Bright red zits between my eyebrows have immediately thrown me into a downward spiral of hopelessness and panic. Dark spots across my chin were the very reasons I wouldn’t let a soul—not even my boyfriend at the time—see me without color-correcting concealer in high school.
As someone who dealt with persistent acne in my teens (and still does, at 25), let me tell you that it controlled my entire life—whether I was ditching school because I was too sad to get out of bed or making a habit of avoiding eye contact with anyone and everyone. If you can relate to any of these experiences, I don’t have to convince you that constantly battling breakouts can do a number on your mental health.
“I also had terrible acne as a teenager, and the impact it made on my life was so significant,” Ife Rodney, MD, board-certified dermatologist and founding director of Eternal Dermatology Aesthetics in Fulton, Maryland, tells SELF. “I was so stressed. It really messed up my self-esteem.”
Breakouts aren’t just a teen issue, of course, but regardless of when—or how—they show up, take it from me and the experts: Their impact isn’t only skin deep.
Here are some of the ways acne can hurt your mental healthIt can shatter your confidence.
As a dermatologist, Dr. Rodney says many of her patients with active acne or scarring feel insecure and embarrassed about the way they look.
This self-consciousness can be so intense that you might avoid having your picture taken on your family’s annual beach vacation, for instance. Or, perhaps you have a mini breakdown after examining your hormonal cysts under the unforgiving glow of fluorescent fitting-room lighting. One 2011 study even found that folks with moderate to severe acne were less likely to pursue romantic relationships.
“Worrying about your skin might seem like a superficial concern, which is one reason why many people feel embarrassed opening up about it,” Dr. Rodney says. “But the fact of the matter is, it does affect your quality of life, and for that reason, it should be taken seriously.”
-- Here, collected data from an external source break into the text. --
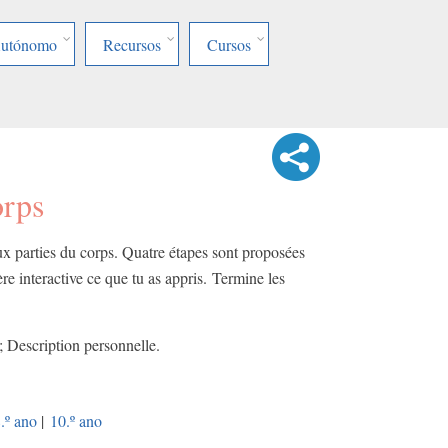
Autónomo
Recursos
Cursos
orps
aux parties du corps. Quatre étapes sont proposées
re interactive ce que tu as appris. Termine les
; Description personnelle.
.º ano
|
10.º ano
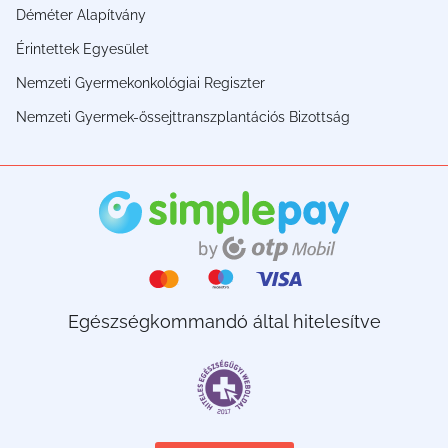
Déméter Alapítvány
Érintettek Egyesület
Nemzeti Gyermekonkológiai Regiszter
Nemzeti Gyermek-őssejttranszplantációs Bizottság
Egészségkommandó által hitelesítve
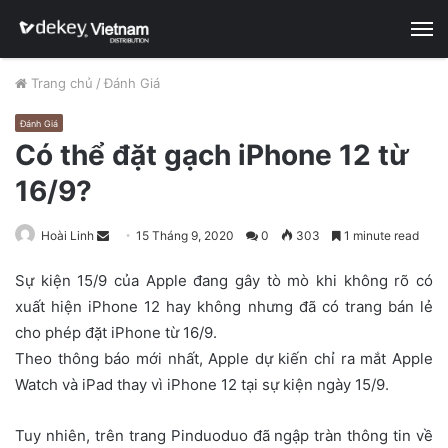
M
Trang chủ
/
Đánh Giá
Đánh Giá
Có thể đặt gạch iPhone 12 từ
16/9?
Hoài Linh
S
15 Tháng 9, 2020
0
303
1 minute read
e
Sự kiện 15/9 của Apple đang gây tò mò khi không rõ có
n
xuất hiện iPhone 12 hay không nhưng đã có trang bán lẻ
d
cho phép đặt iPhone từ 16/9.
a
n
Theo thông báo mới nhất, Apple dự kiến chỉ ra mắt Apple
e
Watch và iPad thay vì iPhone 12 tại sự kiện ngày 15/9.
m
a
Tuy nhiên, trên trang Pinduoduo đã ngập tràn thông tin về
It can cause you to isolate yourself from even your favorite people.
If you’re anything like me, you might be convinced that everyone is zeroing in on those flesh-colored bumps or dimpled, ice-pick scars. So naturally, the solution to escaping any unwanted stares, double takes, or perceived glares of disgust is isolating yourself—which might include canceling plans at the last second or holing up until your skin is magically “better.”
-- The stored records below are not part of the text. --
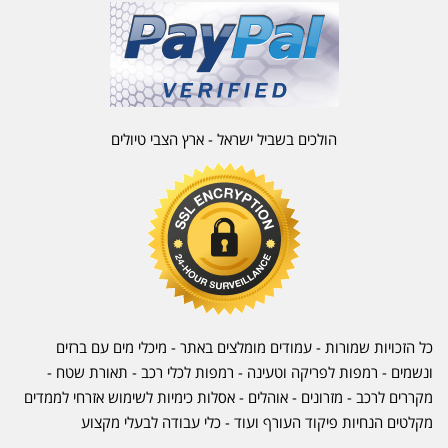
הולכים בשביל ישראל - ארץ הצבי טיולים
כל הזכויות שמורות - עמודים מומלצים באתר - מיכלי מים עם ברזים
ונשמים - רמפות לפריקה וטעינה - רמפות לכלי רכב -
תאורת שטח
-
מקררים לרכב
-
מזרונים
- אוהלים - אסלות כימיות לשימוש אזרחי לממדים
מקלטים הנחיות פיקוד העורף ועוד - כלי עבודה לבעלי מקצוע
Staying home once or twice isn’t necessarily a warning sign that acne is ruining your life. But if withdrawing during “bad skin days” becomes a habit, that means those stubborn zits are controlling your daily choices and relationships, Shasa Hu, MD, board-certified dermatologist and assistant professor at the University of Miami Miller School of Medicine, tells SELF. Hiding from the world might seem like a harmless way to protect your well-being, but research shows that social support can improve mental health and self-esteem. I also know from experience that connecting with loved ones can make a big difference in how you’re feeling about your skin.
It can make you depressed.
We’re not just talking about one gnarly zit cropping up before a big work presentation and putting you in a crappy mood (though to be clear, that’s miserable too). Sometimes acne can make you feel so overwhelmingly sad that you become clinically depressed.